> EXERCISE DESCRIPTION: Copy every line of the records below where the word "help" occurs.

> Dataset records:
________

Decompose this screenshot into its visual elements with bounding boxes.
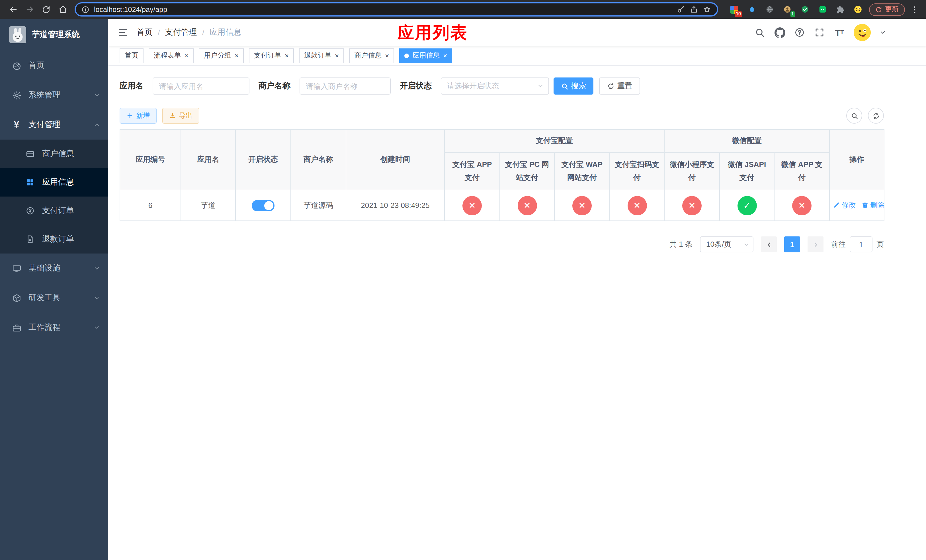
sidebar-logo[interactable]: 芋道管理系统 — [0, 19, 108, 51]
breadcrumb-separator: / — [158, 28, 160, 37]
reload-button[interactable] — [39, 2, 53, 17]
col-header-status: 开启状态 — [236, 130, 291, 190]
back-button[interactable] — [6, 2, 21, 17]
drop-extension-icon[interactable] — [747, 4, 757, 15]
sidebar-item-home[interactable]: 首页 — [0, 51, 108, 80]
sidebar-item-workflow[interactable]: 工作流程 — [0, 313, 108, 342]
grid-extension-icon[interactable]: 10 — [729, 4, 739, 15]
github-icon[interactable] — [774, 27, 785, 38]
delete-link[interactable]: 删除 — [862, 201, 884, 210]
home-button[interactable] — [55, 2, 70, 17]
export-button[interactable]: 导出 — [162, 107, 199, 124]
avatar-extension-icon[interactable]: 1 — [782, 4, 792, 15]
tab-app-info[interactable]: 应用信息 × — [399, 48, 452, 63]
puzzle-extension-icon[interactable] — [835, 4, 845, 15]
chat-extension-icon[interactable] — [817, 4, 828, 15]
page-size-select[interactable]: 10条/页 — [700, 236, 754, 252]
sidebar-item-payment[interactable]: ¥ 支付管理 — [0, 110, 108, 139]
sidebar-item-label: 退款订单 — [42, 234, 74, 244]
hamburger-icon — [117, 27, 129, 38]
prev-page-button[interactable] — [761, 236, 777, 252]
forward-button[interactable] — [22, 2, 37, 17]
table-row: 6 芋道 芋道源码 2021-10-23 08:49:25 ✕ ✕ ✕ ✕ ✕ — [120, 190, 884, 221]
reset-button[interactable]: 重置 — [599, 77, 640, 95]
status-select[interactable]: 请选择开启状态 — [441, 77, 549, 95]
chrome-update-button[interactable]: 更新 — [869, 3, 905, 16]
cell-created: 2021-10-23 08:49:25 — [346, 190, 445, 221]
tab-user-group[interactable]: 用户分组 × — [199, 48, 244, 63]
sidebar-item-pay-orders[interactable]: 支付订单 — [0, 197, 108, 225]
page-number-button[interactable]: 1 — [784, 236, 800, 252]
app-name-input[interactable] — [153, 77, 250, 95]
caret-down-icon[interactable] — [879, 29, 886, 36]
tab-refund-orders[interactable]: 退款订单 × — [299, 48, 344, 63]
edit-link[interactable]: 修改 — [833, 201, 856, 210]
sidebar-item-label: 研发工具 — [29, 293, 61, 303]
search-button[interactable]: 搜索 — [554, 77, 593, 95]
cell-app-name: 芋道 — [181, 190, 236, 221]
plus-icon — [126, 112, 133, 119]
tab-home[interactable]: 首页 — [120, 48, 144, 63]
sidebar-item-app-info[interactable]: 应用信息 — [0, 168, 108, 197]
tab-merchant-info[interactable]: 商户信息 × — [349, 48, 394, 63]
refresh-table-button[interactable] — [868, 107, 884, 124]
tab-process-form[interactable]: 流程表单 × — [149, 48, 194, 63]
chrome-menu-button[interactable] — [909, 5, 920, 14]
sidebar-item-merchant-info[interactable]: 商户信息 — [0, 139, 108, 168]
tab-close-icon[interactable]: × — [385, 52, 389, 59]
tab-label: 用户分组 — [204, 51, 231, 61]
merchant-name-input[interactable] — [300, 77, 391, 95]
url-bar[interactable]: localhost:1024/pay/app — [75, 2, 718, 17]
share-icon[interactable] — [690, 5, 698, 14]
col-header-actions: 操作 — [829, 130, 884, 190]
browser-window: localhost:1024/pay/app 10 — [0, 0, 926, 560]
next-page-button[interactable] — [808, 236, 823, 252]
cell-wx-lite: ✕ — [664, 190, 720, 221]
col-header-merchant: 商户名称 — [291, 130, 346, 190]
logo-avatar — [9, 26, 26, 43]
tab-close-icon[interactable]: × — [185, 52, 189, 59]
user-avatar[interactable] — [854, 24, 871, 41]
col-header-wx-app: 微信 APP 支付 — [774, 152, 829, 190]
fullscreen-icon[interactable] — [814, 27, 825, 38]
profile-avatar-icon[interactable] — [853, 4, 863, 15]
font-size-icon[interactable]: TT — [834, 27, 845, 38]
status-circle: ✕ — [792, 196, 811, 215]
tab-close-icon[interactable]: × — [335, 52, 339, 59]
sidebar-item-label: 应用信息 — [42, 177, 74, 188]
status-label: 开启状态 — [400, 81, 432, 91]
header-search-icon[interactable] — [754, 27, 766, 38]
status-toggle[interactable] — [252, 200, 274, 211]
tab-close-icon[interactable]: × — [235, 52, 239, 59]
home-icon — [58, 5, 68, 14]
sidebar-item-system[interactable]: 系统管理 — [0, 80, 108, 110]
tab-pay-orders[interactable]: 支付订单 × — [249, 48, 294, 63]
add-button[interactable]: 新增 — [120, 107, 157, 124]
sidebar-item-infrastructure[interactable]: 基础设施 — [0, 254, 108, 283]
help-icon[interactable] — [794, 27, 805, 38]
bookmark-star-icon[interactable] — [703, 5, 711, 14]
globe-extension-icon[interactable] — [764, 4, 775, 15]
breadcrumb-home[interactable]: 首页 — [137, 27, 153, 38]
site-info-icon[interactable] — [82, 5, 89, 14]
pagination-total: 共 1 条 — [669, 239, 693, 250]
password-key-icon[interactable] — [676, 5, 685, 14]
sidebar-toggle-button[interactable] — [117, 27, 129, 38]
goto-suffix: 页 — [876, 239, 884, 250]
toggle-search-button[interactable] — [846, 107, 862, 124]
navbar-actions: TT — [754, 24, 886, 41]
breadcrumb-payment[interactable]: 支付管理 — [165, 27, 197, 38]
tab-close-icon[interactable]: × — [285, 52, 289, 59]
col-header-alipay-qr: 支付宝扫码支付 — [610, 152, 664, 190]
search-icon — [561, 82, 568, 90]
sidebar-item-dev-tools[interactable]: 研发工具 — [0, 283, 108, 313]
status-circle: ✕ — [572, 196, 592, 215]
chevron-left-icon — [765, 241, 773, 248]
goto-page-input[interactable] — [850, 236, 873, 252]
sidebar-item-refund-orders[interactable]: 退款订单 — [0, 225, 108, 254]
check-extension-icon[interactable] — [800, 4, 810, 15]
col-header-alipay-app: 支付宝 APP 支付 — [445, 152, 500, 190]
tab-close-icon[interactable]: × — [443, 52, 447, 59]
update-label: 更新 — [885, 5, 899, 14]
page-annotation: 应用列表 — [398, 22, 468, 44]
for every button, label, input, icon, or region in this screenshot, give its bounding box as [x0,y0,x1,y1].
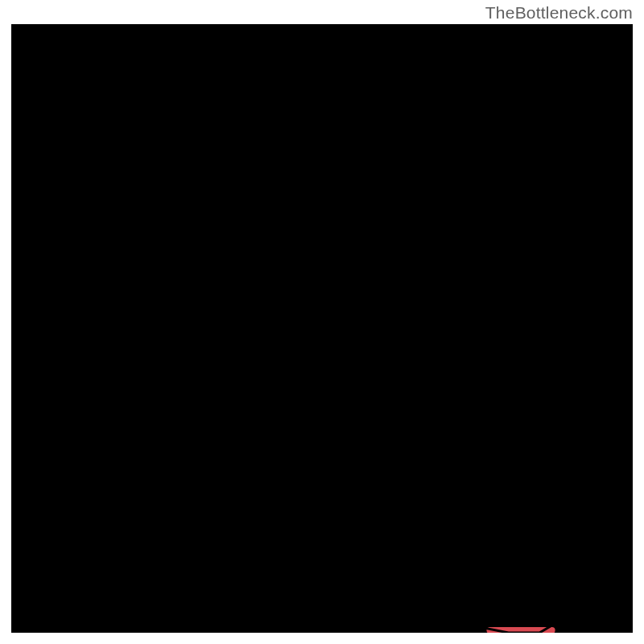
chart-gradient-background [11,24,633,633]
bottleneck-chart [11,24,633,633]
attribution-text: TheBottleneck.com [485,3,633,23]
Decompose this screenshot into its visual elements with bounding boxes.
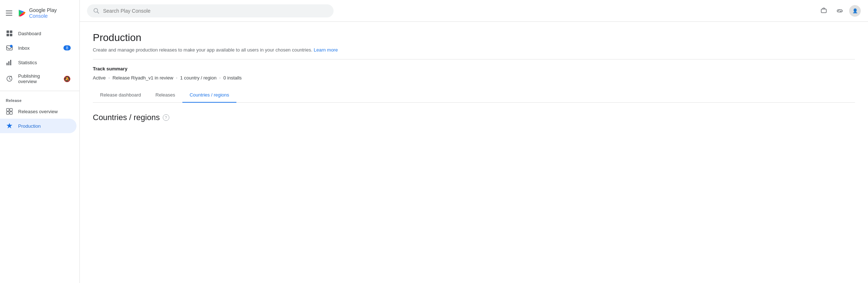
sidebar-item-publishing-overview[interactable]: Publishing overview 🔕 [0, 70, 77, 88]
sidebar-item-statistics[interactable]: Statistics [0, 55, 77, 70]
svg-rect-3 [10, 34, 12, 36]
inbox-badge: 8 [63, 45, 71, 50]
svg-rect-7 [8, 61, 9, 65]
release-info: Release Riyadh_v1 in review [112, 75, 173, 81]
sidebar-header: Google Play Console [0, 3, 79, 23]
sidebar-item-label: Publishing overview [18, 73, 58, 84]
tab-countries-regions[interactable]: Countries / regions [182, 88, 236, 103]
track-summary-info: Active • Release Riyadh_v1 in review • 1… [93, 75, 855, 81]
tab-releases[interactable]: Releases [148, 88, 182, 103]
sidebar-item-label: Dashboard [18, 31, 41, 36]
play-logo-icon [17, 8, 27, 18]
sidebar: Google Play Console Dashboard Inbox 8 St [0, 0, 80, 283]
sidebar-item-label: Production [18, 123, 41, 129]
tab-release-dashboard[interactable]: Release dashboard [93, 88, 148, 103]
learn-more-link[interactable]: Learn more [314, 47, 338, 53]
app-name: Google Play Console [29, 7, 74, 19]
installs-info: 0 installs [223, 75, 242, 81]
topbar-actions: 👤 [817, 4, 861, 17]
topbar: 👤 [80, 0, 868, 22]
track-summary-label: Track summary [93, 66, 855, 71]
sidebar-item-label: Statistics [18, 60, 37, 65]
svg-point-5 [10, 45, 13, 48]
svg-rect-8 [10, 60, 11, 65]
svg-rect-15 [821, 9, 826, 13]
production-icon [6, 122, 13, 130]
link-icon [836, 7, 843, 15]
svg-rect-6 [7, 63, 8, 65]
notification-muted-icon: 🔕 [63, 75, 71, 82]
help-icon[interactable]: ? [163, 114, 169, 121]
track-status: Active [93, 75, 106, 81]
sidebar-item-label: Inbox [18, 45, 30, 51]
svg-rect-10 [7, 108, 9, 111]
search-input[interactable] [103, 8, 327, 14]
section-divider [93, 59, 855, 60]
inbox-icon [6, 44, 13, 52]
sidebar-item-production[interactable]: Production [0, 119, 77, 133]
separator-dot-3: • [219, 76, 220, 79]
svg-rect-2 [7, 34, 9, 36]
menu-button[interactable] [4, 9, 14, 17]
page-title: Production [93, 32, 855, 44]
statistics-icon [6, 59, 13, 66]
region-info: 1 country / region [180, 75, 216, 81]
svg-rect-1 [10, 30, 12, 33]
main-content: 👤 Production Create and manage productio… [80, 0, 868, 283]
notifications-button[interactable] [817, 4, 830, 17]
notifications-icon [820, 7, 827, 15]
page-content: Production Create and manage production … [80, 22, 868, 283]
search-icon [93, 8, 99, 14]
svg-point-14 [94, 8, 98, 12]
sidebar-item-label: Releases overview [18, 109, 58, 114]
page-description: Create and manage production releases to… [93, 47, 855, 53]
sidebar-item-releases-overview[interactable]: Releases overview [0, 104, 77, 119]
sidebar-divider [0, 91, 79, 91]
link-button[interactable] [833, 4, 846, 17]
releases-icon [6, 108, 13, 115]
separator-dot-2: • [176, 76, 177, 79]
account-avatar: 👤 [852, 8, 858, 13]
separator-dot-1: • [108, 76, 109, 79]
svg-rect-13 [10, 112, 12, 114]
dashboard-icon [6, 30, 13, 37]
release-section-label: Release [0, 94, 79, 104]
svg-rect-11 [10, 108, 12, 111]
sidebar-item-inbox[interactable]: Inbox 8 [0, 41, 77, 55]
sidebar-item-dashboard[interactable]: Dashboard [0, 26, 77, 41]
tabs: Release dashboard Releases Countries / r… [93, 88, 855, 103]
logo-area: Google Play Console [17, 7, 74, 19]
search-bar [87, 4, 334, 17]
sidebar-nav: Dashboard Inbox 8 Statistics Publishing … [0, 23, 79, 136]
countries-regions-section-title: Countries / regions ? [93, 113, 855, 122]
svg-rect-0 [7, 30, 9, 33]
account-button[interactable]: 👤 [849, 5, 861, 17]
svg-rect-12 [7, 112, 9, 114]
publishing-icon [6, 75, 13, 82]
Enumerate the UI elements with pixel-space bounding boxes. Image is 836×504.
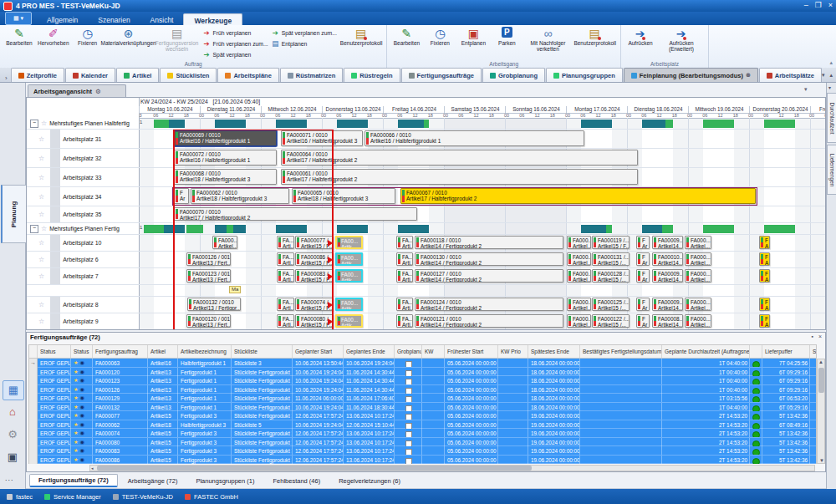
ribbon-button-fr-h-verplanen[interactable]: ➔Früh verplanen [203, 28, 268, 38]
table-row[interactable]: →EROF GEPL★ ◉FA000063Artikel16Halbfertig… [29, 359, 816, 368]
table-row[interactable]: EROF GEPL★ ◉FA000123Artikel13Fertigprodu… [29, 376, 816, 385]
gantt-resource-row[interactable]: ☆Arbeitsplatz 7 [27, 268, 139, 285]
grobplanung-checkbox[interactable] [405, 388, 412, 394]
ribbon-button-entplanen[interactable]: ▤Entplanen [272, 38, 337, 48]
gantt-bar[interactable]: FA000072 / 0010Artikel16 / Halbfertigpro… [174, 150, 277, 165]
gantt-bar[interactable]: FA [759, 269, 770, 283]
gantt-bar[interactable]: FA000068 / 0010Artikel18 / Halbfertigpro… [174, 169, 277, 185]
gantt-resource-row[interactable]: ☆Arbeitsplatz 9 [27, 313, 139, 330]
gantt-resource-row[interactable]: ☆Arbeitsplatz 33 [27, 168, 139, 187]
column-header-lp[interactable]: Lieferpuffer [762, 345, 810, 358]
gantt-bar[interactable]: FA000...Artikel... [212, 236, 237, 249]
column-header-dot[interactable] [750, 345, 762, 358]
gantt-group-row[interactable]: −☆Mehrstufiges Planen Halbfertig [27, 118, 139, 130]
gears-icon[interactable]: ⚙ [3, 425, 23, 444]
gantt-bar[interactable]: FA [759, 252, 770, 266]
bottom-tab-planungsgruppen-1-[interactable]: Planungsgruppen (1) [187, 476, 263, 486]
gantt-bar[interactable]: FA000121 / 0010Artikel14 / Fertigprodukt… [415, 314, 563, 328]
table-row[interactable]: EROF GEPL★ ◉FA000120Artikel13Fertigprodu… [29, 368, 816, 377]
ribbon-button-hervorheben[interactable]: ✐Hervorheben [36, 26, 71, 59]
gantt-bar[interactable]: FA000120 / 0010Artikel13 / Fert... [186, 314, 231, 328]
gantt-bar[interactable]: FA...Arti... [277, 236, 294, 249]
ribbon-button-fr-h-verplanen-zum-[interactable]: ➔Früh verplanen zum... [203, 38, 268, 48]
gantt-bar[interactable]: FA00...Artik... [335, 314, 363, 328]
gantt-bar[interactable]: FA...Arti... [277, 298, 294, 311]
gantt-bar[interactable]: FAr [636, 314, 650, 328]
gantt-bar[interactable]: FA...Arti... [277, 314, 294, 328]
ribbon-collapse-icon[interactable]: ▴ [829, 59, 833, 66]
ribbon-button-benutzerprotokoll[interactable]: ▤Benutzerprotokoll [339, 26, 385, 59]
close-button[interactable]: × [828, 1, 833, 9]
gantt-bar[interactable]: FA000064 / 0010Artikel17 / Halbfertigpro… [281, 150, 638, 165]
gantt-bar[interactable]: FA000...Artikel... [685, 314, 711, 328]
gantt-bar[interactable]: FA000067 / 0010Artikel17 / Halbfertigpro… [400, 188, 756, 204]
gantt-bar[interactable]: FA000132 / 0010Artikel13 / Fertigpr... [187, 298, 241, 311]
menu-tab-allgemein[interactable]: Allgemein [37, 13, 88, 25]
bottom-tab-regelverletzungen-6-[interactable]: Regelverletzungen (6) [330, 476, 409, 486]
computer-icon[interactable]: ▣ [3, 448, 23, 466]
status-item-fastec[interactable]: fastec [7, 493, 33, 501]
ribbon-button-sp-t-verplanen-zum-[interactable]: ➔Spät verplanen zum... [272, 28, 337, 38]
grobplanung-checkbox[interactable] [405, 396, 412, 402]
gantt-bar[interactable]: FA000066 / 0010Artikel16 / Halbfertigpro… [364, 130, 584, 146]
tab-r-stregeln[interactable]: Rüstregeln [344, 68, 400, 82]
column-header-kw[interactable]: KW [422, 345, 445, 358]
gantt-bar[interactable]: FA [759, 298, 770, 311]
gantt-bar[interactable]: FA000...Artikel... [567, 236, 591, 249]
ribbon-button-materialverkn-pfungen[interactable]: ⊛Materialverknüpfungen [104, 26, 153, 59]
tab-arbeitspl-ne[interactable]: Arbeitspläne [217, 68, 278, 82]
home-icon[interactable]: ⌂ [3, 403, 23, 421]
gantt-bar[interactable]: FA000...Artikel... [567, 314, 591, 328]
gantt-bar[interactable]: FA000065 / 0010Artikel18 / Halbfertigpro… [292, 188, 395, 204]
grobplanung-checkbox[interactable] [405, 458, 412, 464]
gantt-resource-row[interactable]: ☆Arbeitsplatz 31 [27, 130, 139, 149]
gantt-bar[interactable]: FA000...Artikel... [567, 298, 591, 311]
tab-artikel[interactable]: Artikel [116, 68, 159, 82]
gantt-bar[interactable]: FA [759, 236, 770, 249]
gantt-resource-row[interactable]: ☆Arbeitsplatz 35 [27, 206, 139, 223]
gantt-bar[interactable]: FA00009...Artikel14... [652, 269, 683, 283]
ribbon-button-aufr-cken[interactable]: ➔Aufrücken [624, 26, 657, 59]
column-header-kwprio[interactable]: KW Prio [498, 345, 528, 358]
gantt-bar[interactable]: FA000126 / 0010Artikel13 / Fert... [186, 252, 231, 266]
tab-kalender[interactable]: Kalender [65, 68, 115, 82]
gantt-bar[interactable]: FA00008...Artikel14... [652, 314, 683, 328]
side-tab-durchlaufzeit[interactable]: Durchlaufzeit [827, 93, 836, 143]
column-header-sende[interactable]: Spätestes Ende [528, 345, 580, 358]
gantt-bar[interactable]: FA000124 / 0010Artikel14 / Fertigprodukt… [415, 298, 563, 311]
vertical-scrollbar[interactable]: ▲▼ [817, 359, 825, 464]
tab-arbeitspl-tze[interactable]: Arbeitsplätze [759, 68, 822, 82]
gantt-bar[interactable]: FA00...Artik... [335, 236, 363, 249]
table-row[interactable]: EROF GEPL★ ◉FA000132Artikel13Fertigprodu… [29, 403, 816, 412]
gantt-bar[interactable]: FA...Arti... [396, 252, 413, 266]
gantt-bar[interactable]: FAr [636, 269, 650, 283]
gantt-bar[interactable]: FA000130 / 0010Artikel14 / Fertigprodukt… [415, 252, 563, 266]
panel-collapse-icon[interactable]: ▾ [804, 86, 808, 93]
table-row[interactable]: EROF GEPL★ ◉FA000129Artikel13Fertigprodu… [29, 394, 816, 403]
table-row[interactable]: EROF GEPL★ ◉FA000074Artikel15Fertigprodu… [29, 429, 816, 438]
tab-zeitprofile[interactable]: Zeitprofile [11, 68, 64, 82]
status-item-service-manager[interactable]: Service Manager [44, 493, 101, 501]
side-tab-planung[interactable]: Planung [1, 185, 27, 243]
ribbon-button-fixieren[interactable]: ◷Fixieren [71, 26, 104, 59]
collapse-minus-icon[interactable]: − [30, 225, 38, 233]
table-row[interactable]: EROF GEPL★ ◉FA000086Artikel15Fertigprodu… [29, 456, 816, 465]
column-header-sm[interactable]: Soll-Meng [810, 345, 817, 358]
tab-scroll-arrows[interactable]: ▾▴ [822, 69, 833, 82]
gantt-bar[interactable]: FA000118 / 0010Artikel14 / Fertigprodukt… [415, 236, 563, 249]
ribbon-button-fertigungsversion-wechseln[interactable]: ▤Fertigungsversion wechseln [153, 26, 201, 59]
tab-st-cklisten[interactable]: Stücklisten [160, 68, 217, 82]
gantt-bar[interactable]: FA00010...Artikel14... [652, 252, 683, 266]
gantt-bar[interactable]: FAr [174, 188, 189, 204]
column-header-status[interactable]: Status [38, 345, 71, 358]
table-row[interactable]: EROF GEPL★ ◉FA000077Artikel15Fertigprodu… [29, 411, 816, 420]
close-panel-icon[interactable]: × [818, 333, 822, 339]
view-tab-arbeitsgangansicht[interactable]: Arbeitsgangansicht ⚙ [28, 84, 126, 97]
ribbon-button-benutzerprotokoll[interactable]: ▤Benutzerprotokoll [572, 26, 618, 59]
gantt-group-row[interactable]: −☆Mehrstufiges Planen Fertig [27, 223, 139, 235]
column-header-gende[interactable]: Geplantes Ende [344, 345, 395, 358]
column-header-fa[interactable]: Fertigungsauftrag [93, 345, 148, 358]
gantt-bar[interactable]: FA00...Artik... [335, 298, 363, 311]
pin-icon[interactable]: ▪ [811, 333, 813, 339]
ribbon-button-aufr-cken-erweitert-[interactable]: ➔Aufrücken (Erweitert) [657, 26, 706, 59]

________

> RESULT BELOW:
help-icon[interactable] — [794, 27, 805, 38]
help-icon[interactable]: ? [163, 114, 169, 121]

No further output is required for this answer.